В одно мгновение вся гнусность моего поступка, моего обмана, — весь ужас убийства, все предстало моей мысли. Досада, зависть, ненависть, самолюбие — все сгинуло, все рушилось, жгучий укор, жестокое раскаяние пронзили мою душу. Совесть воскресла, застонала — она ропщет и теперь, теперь, когда девять лет прошли над роковым событием…
Он еще дышал. Я подошел к нему. Слова раскаяния жгли уста мои. Он взял меня за руку… "Валевич! прощаю! прощаю все! Но, ради смерти, скажите: то была клевета? Я не сомневаюсь в ней, но вы должны отречься — я хочу слышать от вас — я купил теперь ее оправдание — скажите: она верна, она чиста!.."
И глаза его жадно смотрели на мои взоры.
"Чиста, как душа твоя!" — вскричал я, не помня себя.
Он хотел кинуться ко мне на шею — и в объятиях моих испустил дух…"
Полковник остановился, закрыл лицо руками и отвернулся. Он плакал, как женщина. Несколько раз во время рассказа боролся он с собственными чувствами, чтобы продолжать рассказ, но при конце голос его был едва внятен и часто прерывался в тяжело дышащей груди. Когда он умолк, то не имел уже сил скрывать свои ощущения, и скорбь его вырвалась на свободу. Все слушатели хранили безмолвие. Несколько минут прошло. Кто-то хотел встать. Полковник протянул руку.
"Постойте — я еще не кончил. Вы слышали развязку, но мне остается досказать вам последствия, чтобы вы могли постигнуть — легко ли моей душе"…
Он превозмог себя и продолжал: "Меня привезли домой без чувств. Вынули пулю из руки. Рана была не опасна, и скоро пришел я в память. Тотчас приехал секундант Дольского и отдал мне письмо от него.

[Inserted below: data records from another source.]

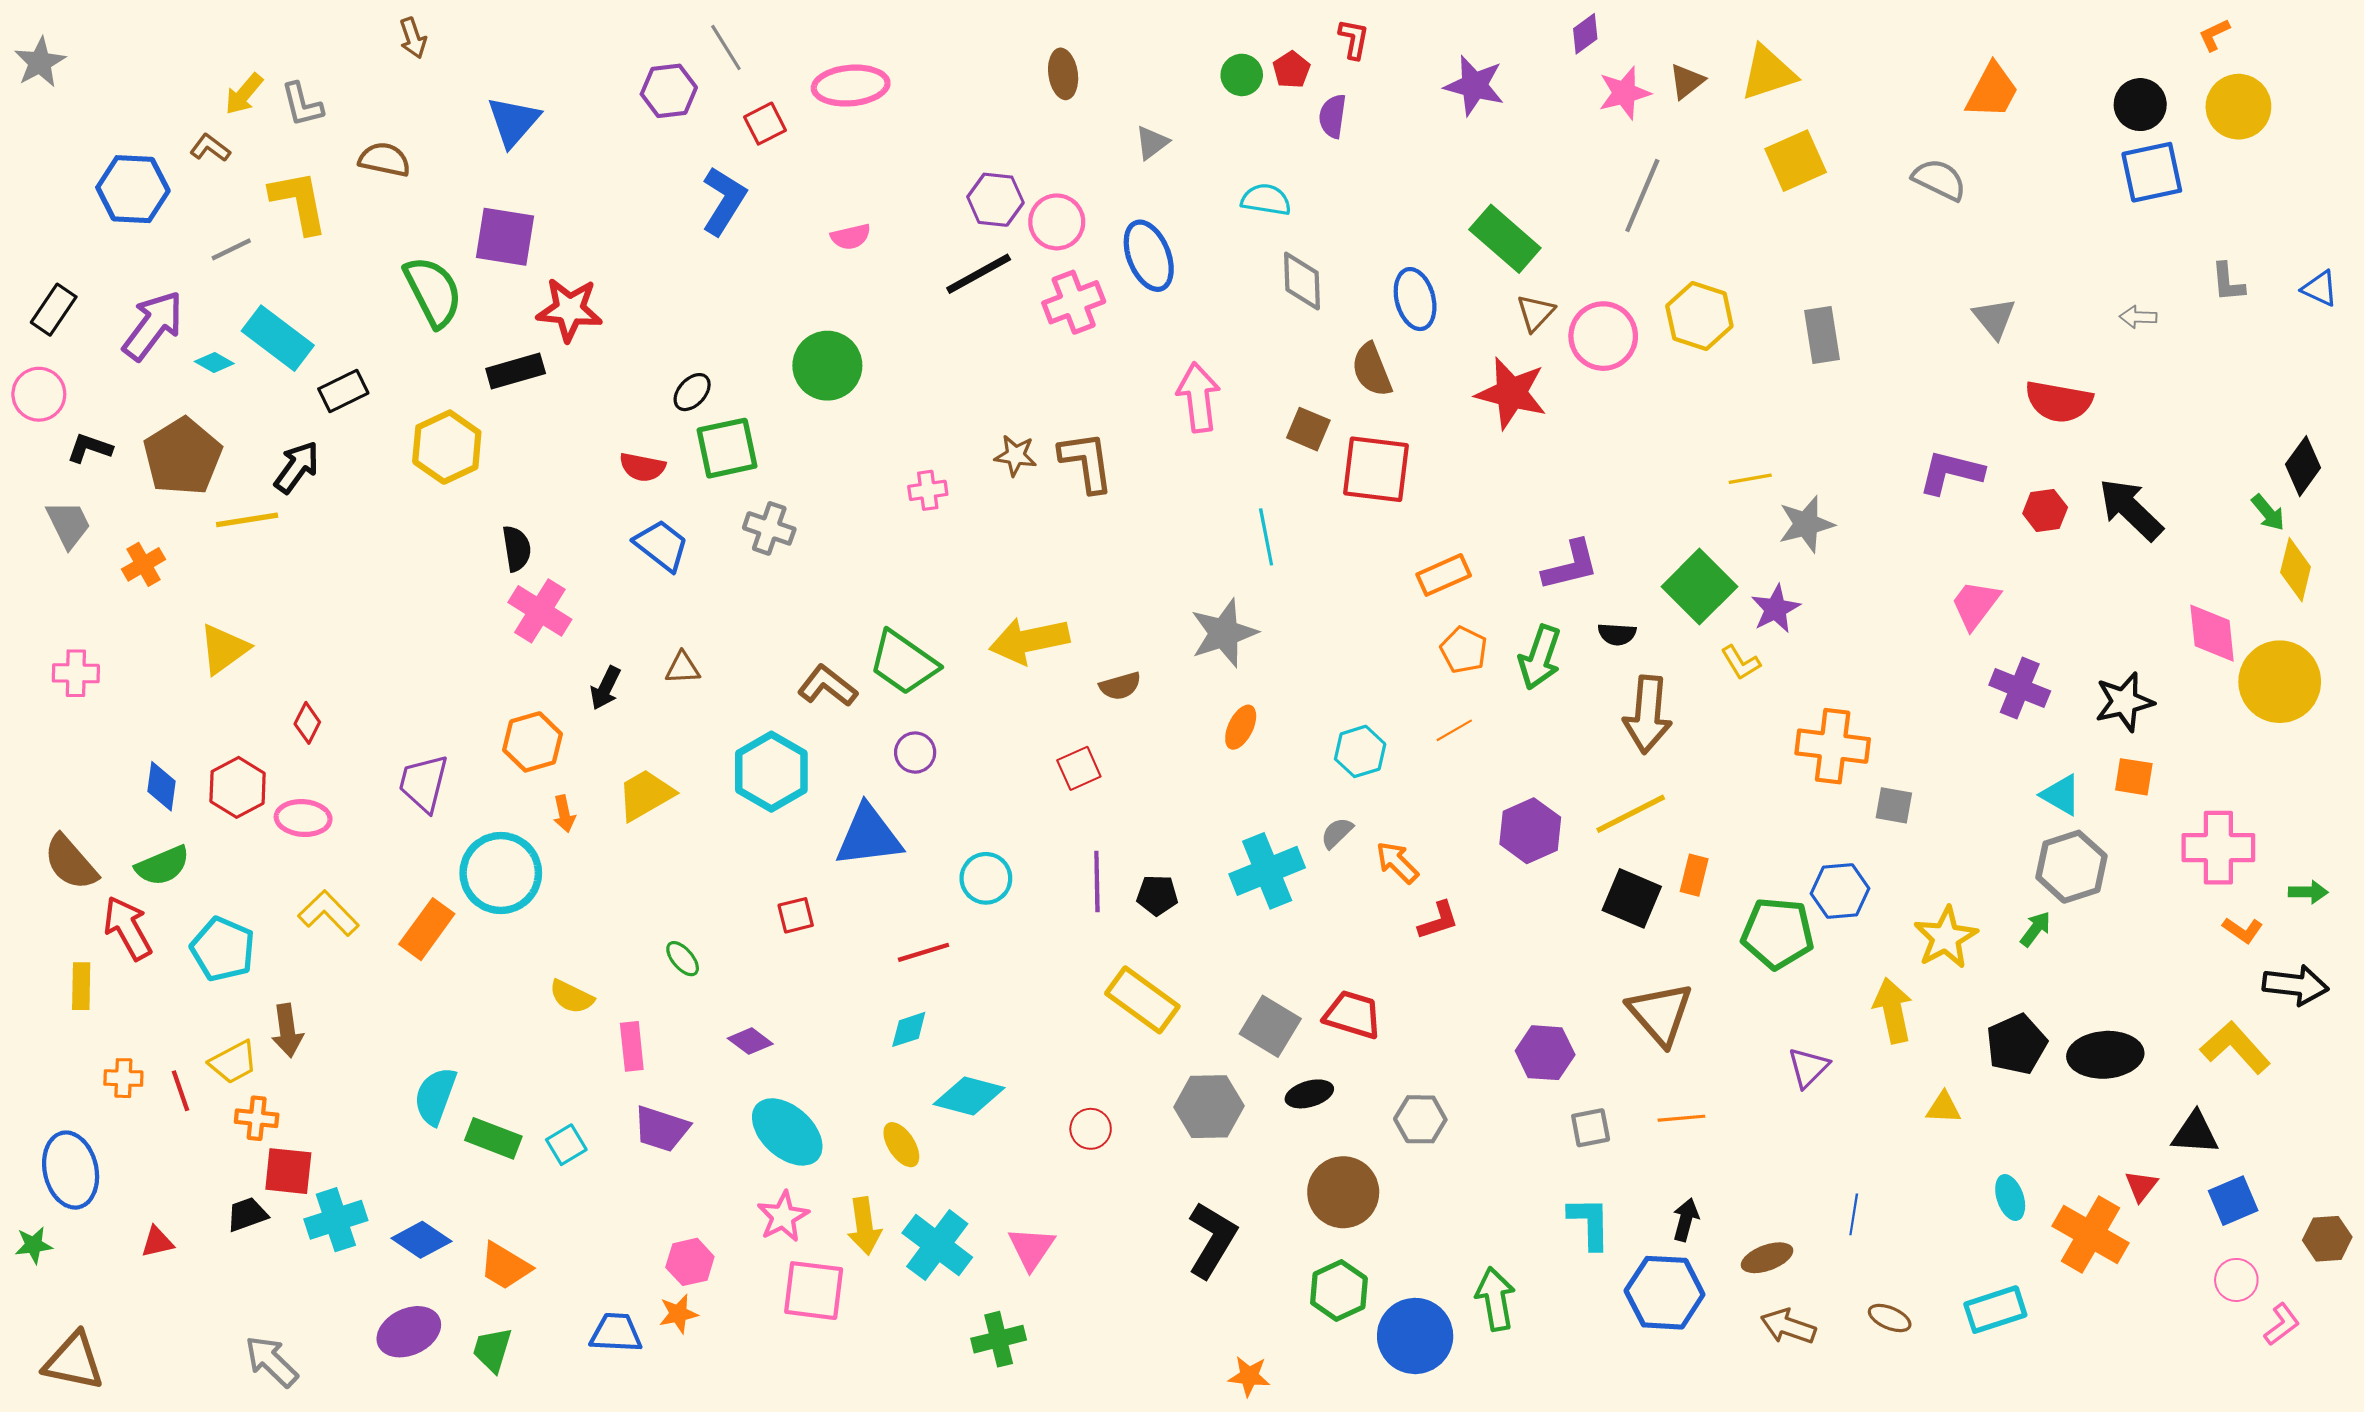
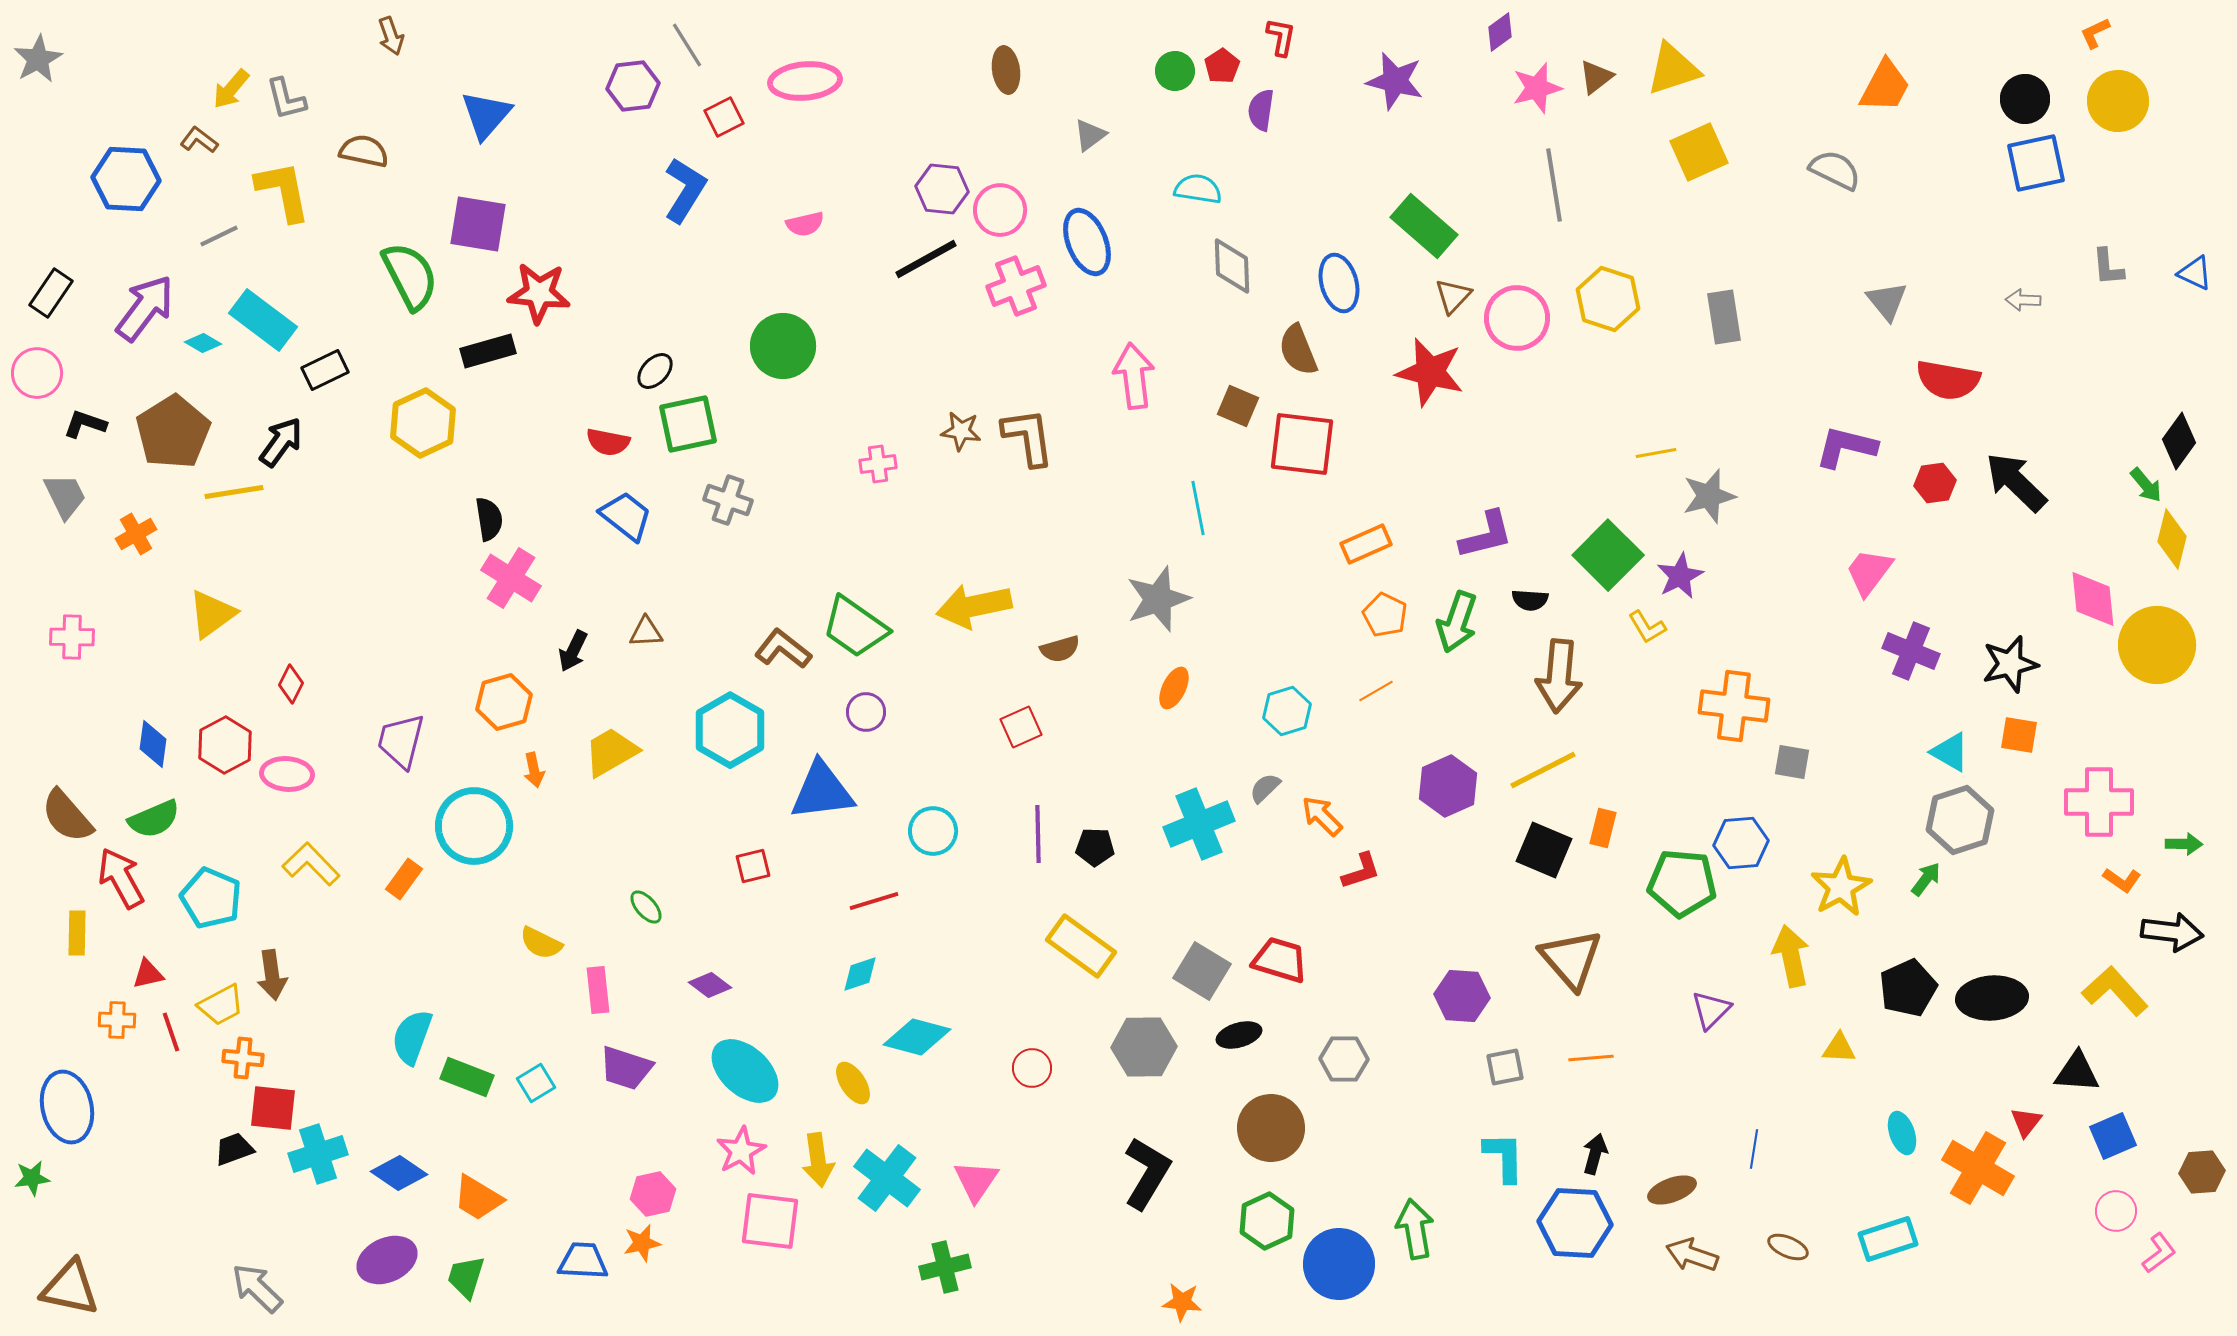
gray line: (1642, 195) -> (1554, 185), turned -32
orange rectangle: (427, 929) -> (404, 879), size x0.7
red triangle: (157, 1242) -> (148, 974), moved

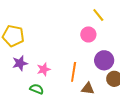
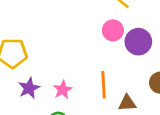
purple circle: (104, 60) -> (138, 42), moved

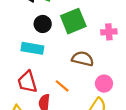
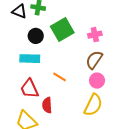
brown semicircle: (83, 59) -> (94, 60), moved, turned -60
orange line: (62, 86) -> (60, 77), moved

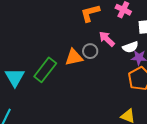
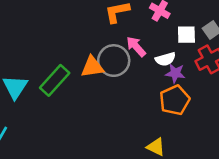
gray circle: (90, 51) -> (114, 61), size x1.6

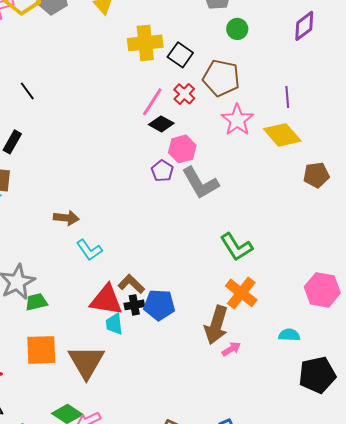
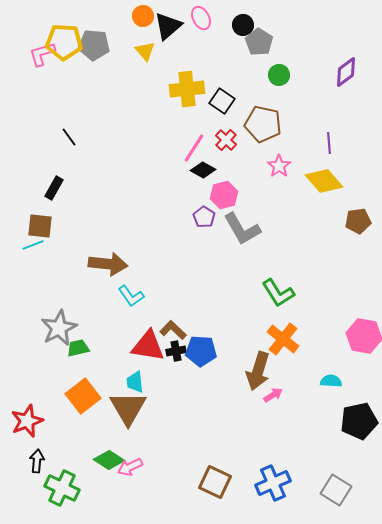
pink star: (237, 120) -> (279, 166), size x0.7
brown arrow: (66, 218) -> (108, 264), size x1.5
cyan trapezoid: (114, 324) -> (135, 382), moved
orange square: (41, 350) -> (83, 396), turned -36

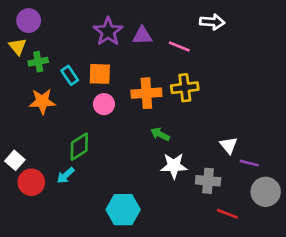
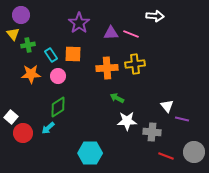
purple triangle: (142, 36) -> (111, 33), moved
pink circle: (104, 104) -> (58, 76), moved
gray circle: (266, 192) -> (194, 152), moved

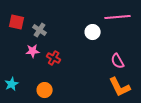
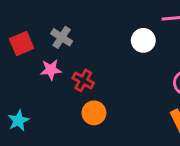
red square: (17, 22) -> (22, 43), moved, turned -35
orange circle: (45, 90) -> (94, 113), moved

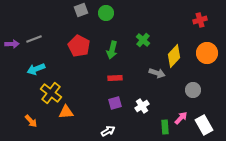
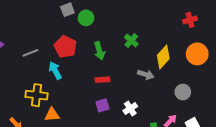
green circle: (106, 13) -> (86, 18), moved
gray line: (34, 39) -> (30, 53), moved
green arrow: (112, 50) -> (99, 51), turned -30
cyan arrow: (36, 69) -> (55, 70), moved, turned 84
yellow cross: (51, 93) -> (37, 95), turned -30

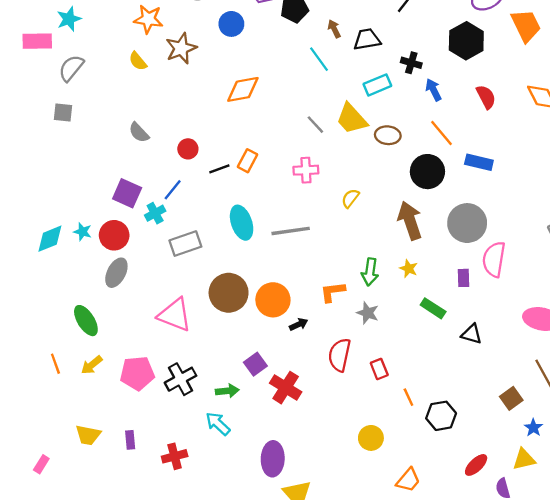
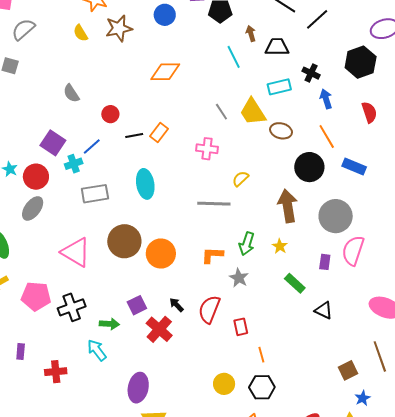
gray line: (291, 231) -> (214, 204), moved
black arrow: (299, 324) -> (177, 305), moved, turned -119
black hexagon: (441, 416) -> (262, 387), moved

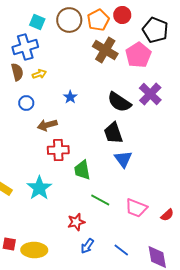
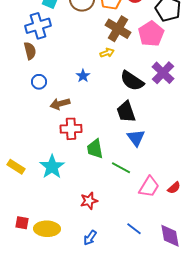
yellow arrow: (39, 74) -> (107, 53), moved
green line: (100, 200) -> (121, 168), moved
pink trapezoid: (136, 208) -> (149, 187), turned -80
red semicircle: (167, 215) -> (174, 188), moved
blue arrow: (87, 246) -> (90, 238), moved

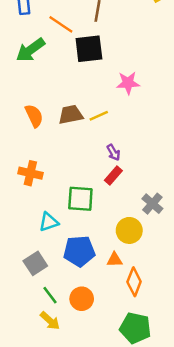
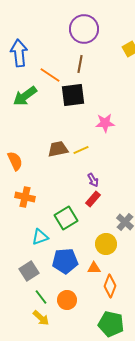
orange semicircle: (34, 116) -> (15, 161), moved
green square: (80, 199) -> (66, 218), turned -35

Вот оно — с тех пор это письмо не покидало меня ни на мгновение! Возьми, Савинин, прочитай его, — я устал и не могу!" Савинин молча отказался отрицательным движением головы. Полковник передал письмо поручику Горцеву, и тот прочитал его вслух.
"Валевич! открыть ли вам! Я знаю, твердо знаю, что буду убит вами завтра. Для меня нет удачи или неудачи — мне уж назначен миг судьбы моей в игре на жизнь и смерть, нам предстоящей. Случай ничего не может для меня сделать. Рок заранее бросил кости — вы будете только слепым орудием его, Валевич, и потому прошу, не упрекайте себя никогда в моей смерти. Мой жребий определил мне погибнуть. Вы меня еще не понимаете, вам еще странен должен быть смысл моих речей; но чтобы сделаться понятным, мне должно начать издалека.
У меня есть мать, Валевич, мать, в которой моралист и христианин равно признают ту, кого они поставили бы идеальным примером всем другим матерям. Оставшись сиротою в малолетстве, обвенчавшись с стариком, чтобы обеспечить себе кров, кусок хлеба и честное имя, она не знала ни радостей, ни взаимности даже дружбы — она никого не любила, кроме меня. Я был четвертый ребенок у моих родителей; трое, прежде рожденных, не дождались окончания первого года своего, а потому и меня взрастили при неизменной боязни потерять. Отца не помню вовсе. Он кончил век свой, когда я был еще у кормилицы. Впоследствии, когда я пришел в возраст и должен был получить образование, я не имел никакого учителя, кроме моей матери.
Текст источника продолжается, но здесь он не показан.